Doha’daki Dostlar toplantısında silahlandırmanın şeklinin ve yönteminin ülkelerin kendine bırakıldığı ve ABD’nin de Ahraru’ş- Şam’ı bile ortak olarak kabul ettiği düşünüldüğünde Washington’un Halep’in Kusayr’ın akıbetine uğramaması için “aşırı İslamcı kaygılarını” ertelediği söylenebilir.
2. Cenevre konferansı ve isyancıların silahlandırılması
ABD ve Rusya’nın Suriye’de siyasi çözüm için Cenevre’de bir uluslar arası konferans düzenlenmesi konusunda anlaşması Suriye’deki iç savaşın aşamalı olarak duracağı yönünde beklenti yaratmıştı.
Ancak Amerika’nın bir yandan Cenevre konferansı ve siyasi çözümden söz ederken diğer yandan isyancı grupları silahlandırması, ABD ve müttefiklerinin Suriye’de barışçı bir çözümden yana olmadıkları kanaatini güçlendirdi.

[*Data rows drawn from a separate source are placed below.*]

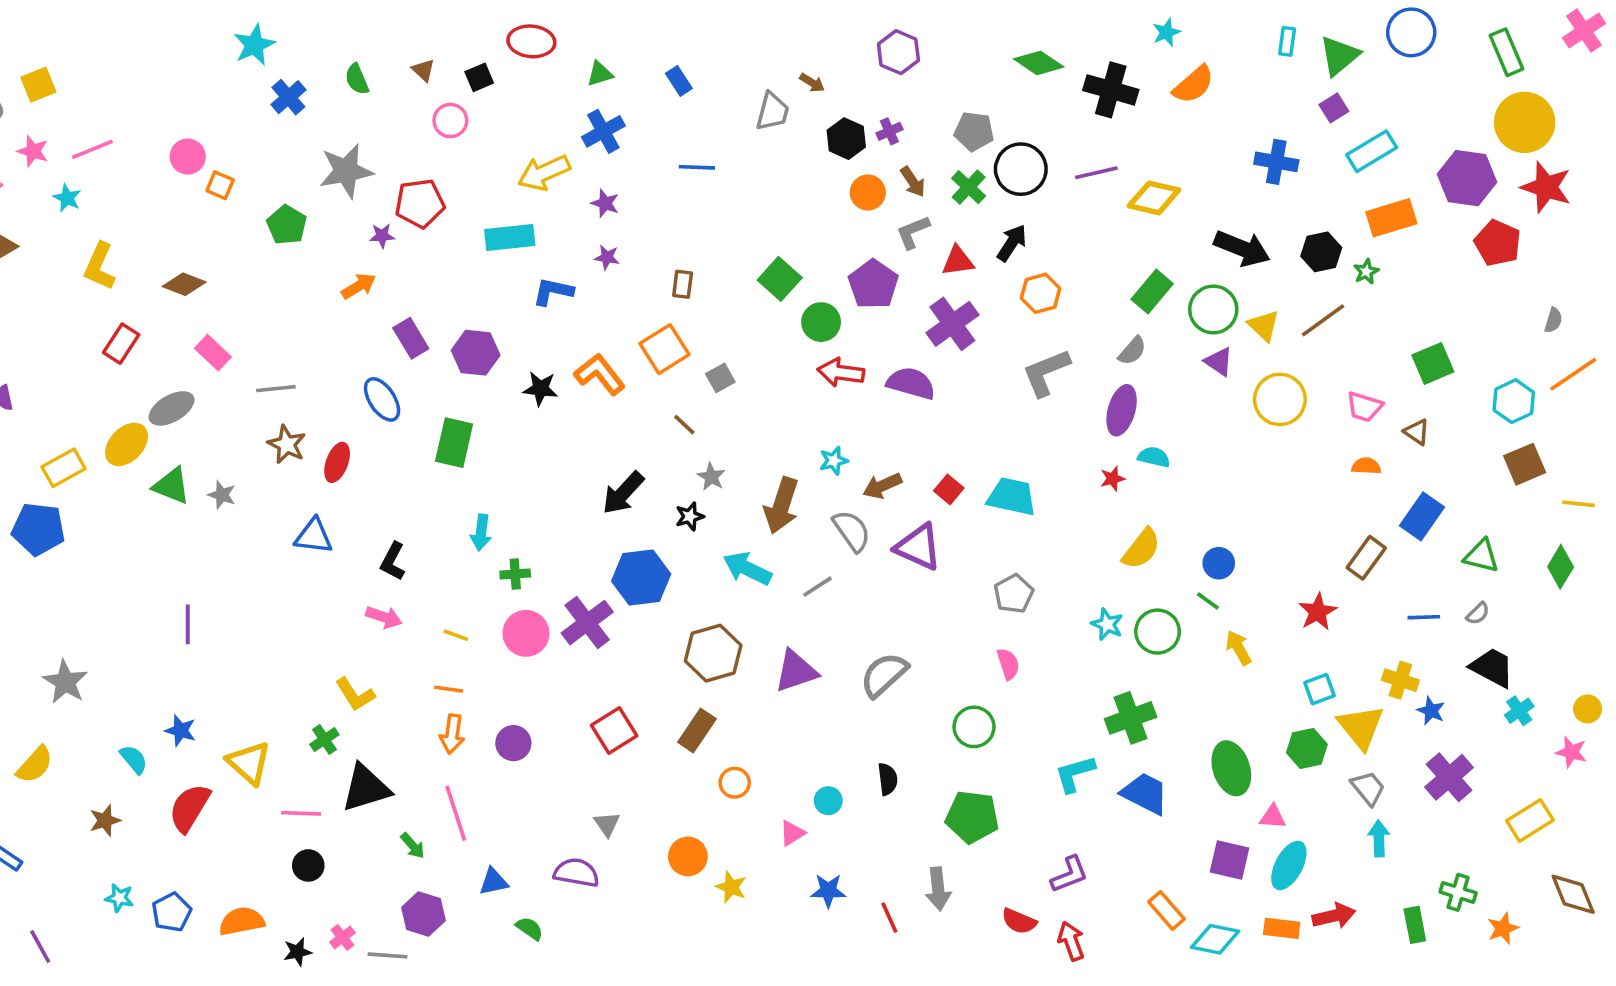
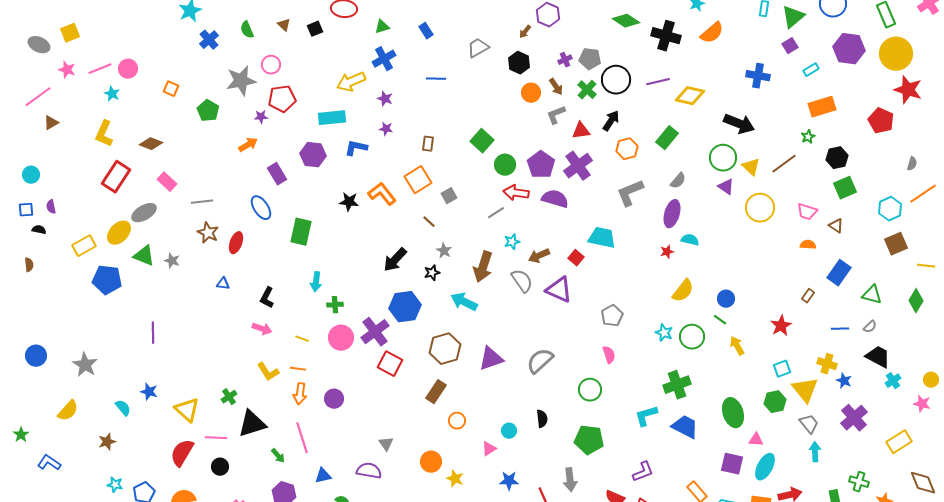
brown arrow: (812, 83) -> (525, 32), moved, turned 96
gray trapezoid: (772, 112) -> (478, 48), turned -135
pink circle: (450, 121) -> (271, 65), moved
purple cross: (889, 131) -> (565, 60), moved
cyan rectangle: (1372, 151) -> (811, 70), size x0.6
pink circle: (188, 157) -> (128, 69), moved
purple hexagon: (1467, 178) -> (849, 49), moved
cyan star: (67, 198) -> (112, 94), moved
black hexagon: (1321, 252) -> (837, 158), moved
purple pentagon: (873, 284) -> (541, 165), moved
green rectangle: (1152, 291) -> (667, 138), moved
red rectangle: (121, 344) -> (116, 177), size x1.4
purple hexagon: (476, 353) -> (313, 155), moved
cyan trapezoid: (1012, 497) -> (602, 238), moved
blue pentagon: (38, 529) -> (107, 280), moved
blue triangle: (314, 536) -> (223, 284), size x0.6
brown rectangle: (1366, 558) -> (808, 296), size x0.6
gray line: (817, 587) -> (496, 213), moved
yellow L-shape: (355, 695) -> (268, 372), moved
red square: (614, 731) -> (390, 364), moved, turned -30
red semicircle: (190, 808) -> (182, 453), moved

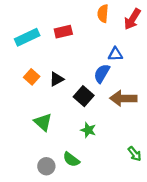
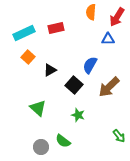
blue triangle: (115, 54) -> (108, 39), moved
orange square: (32, 77) -> (28, 57), moved
brown arrow: (123, 98) -> (109, 87), turned -45

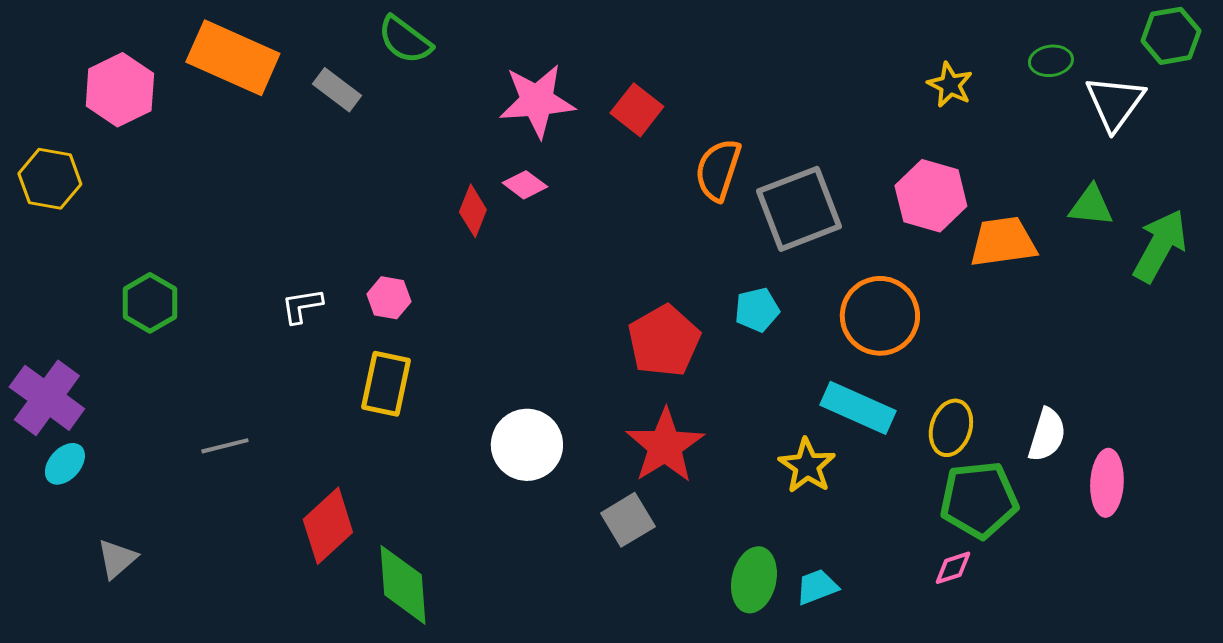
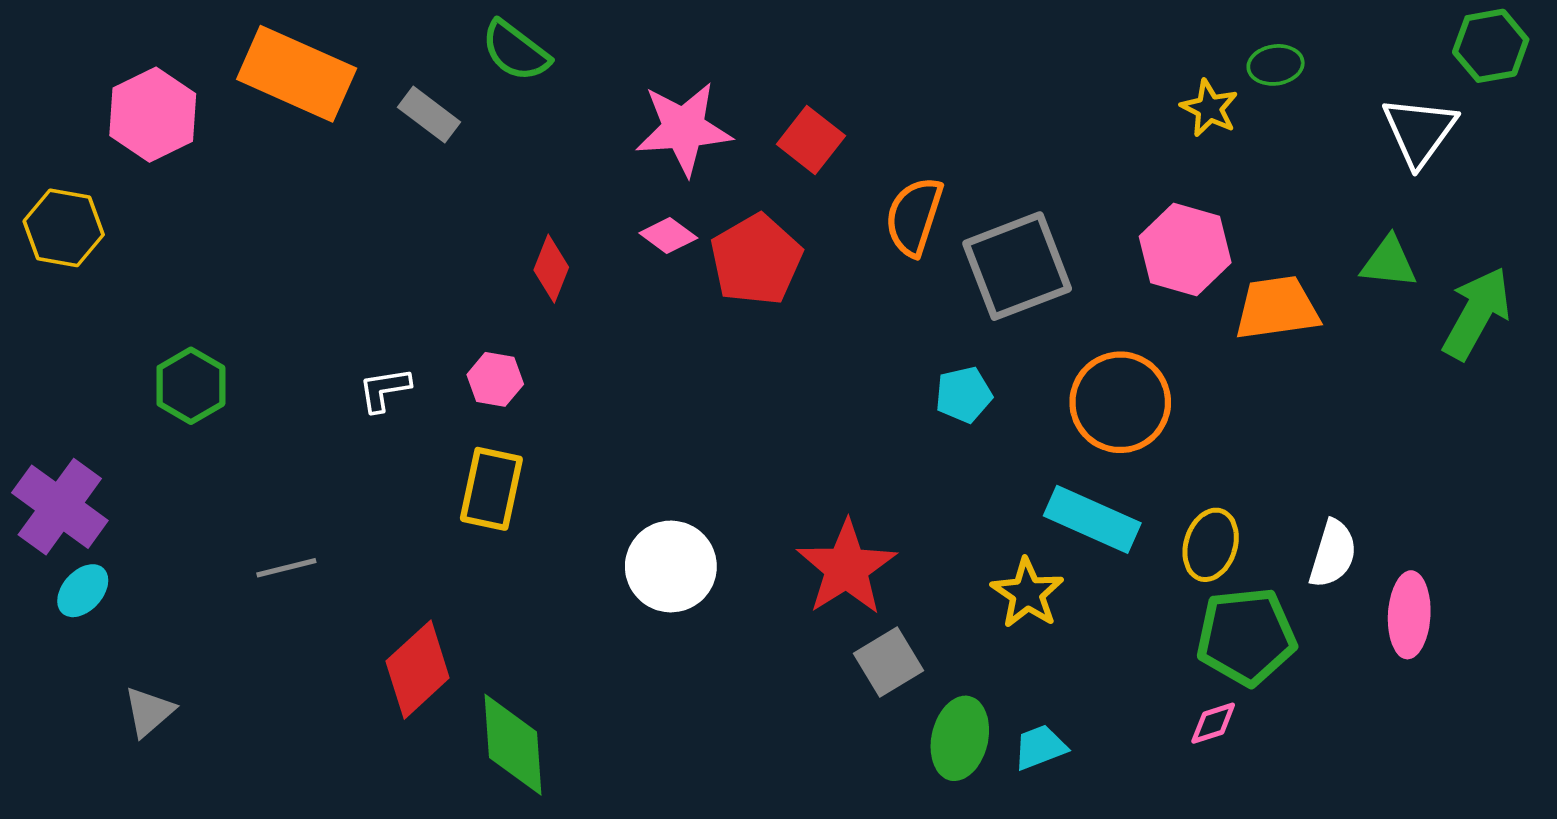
green ellipse: (1051, 61) -> (1276, 65), moved
red diamond: (473, 211) -> (551, 269), moved
red pentagon: (664, 341) -> (756, 260), moved
gray square: (628, 520) -> (889, 662), moved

Amerika’nın Suriye’yi içeriden çökerttiği için sonsuza dek sürdürmekte hiçbir sakınca görmediği bu vekalet savaşındaki tek kaygısının “aşırı İslamcı gruplar” olduğu siyasi çözümü de bunun için yedeğinde tuttuğu belirtiliyor.
Yani, Amerika açısından sadece taktiksel bir değer taşıyan siyasi çözüm, Suriye’yi İran ve Rusya ekseninden koparma stratejisini destekleyici bir araç olarak anlam taşıyor.
Amerika’nın “aşırı İslamcı grup” kaygısını göz ardı ederek isyancıları silahlandırma yönünde karar vermesi, Suriye ordusunun kazanımlarının büyüklüğü konusunda fikir veriyor.
Doha’daki Dostlar toplantısında da isyancıların silahlandırılmasıyla birlikte vurgulanan 2. Cenevre konferansı ve siyasi çözüm, ABD ve müttefikleri açısından tutunulacak son dal olarak görülüyor.
ABD ve müttefikleri, aşırısına ve tonuna bakmadan isyancıları silahlandırarak ve Kusayr’dan itibaren bozulan dengeyi Suriye’nin aleyhine çevirerek Cenevre’de masaya şartlar dayatan taraf olarak oturmak istiyor.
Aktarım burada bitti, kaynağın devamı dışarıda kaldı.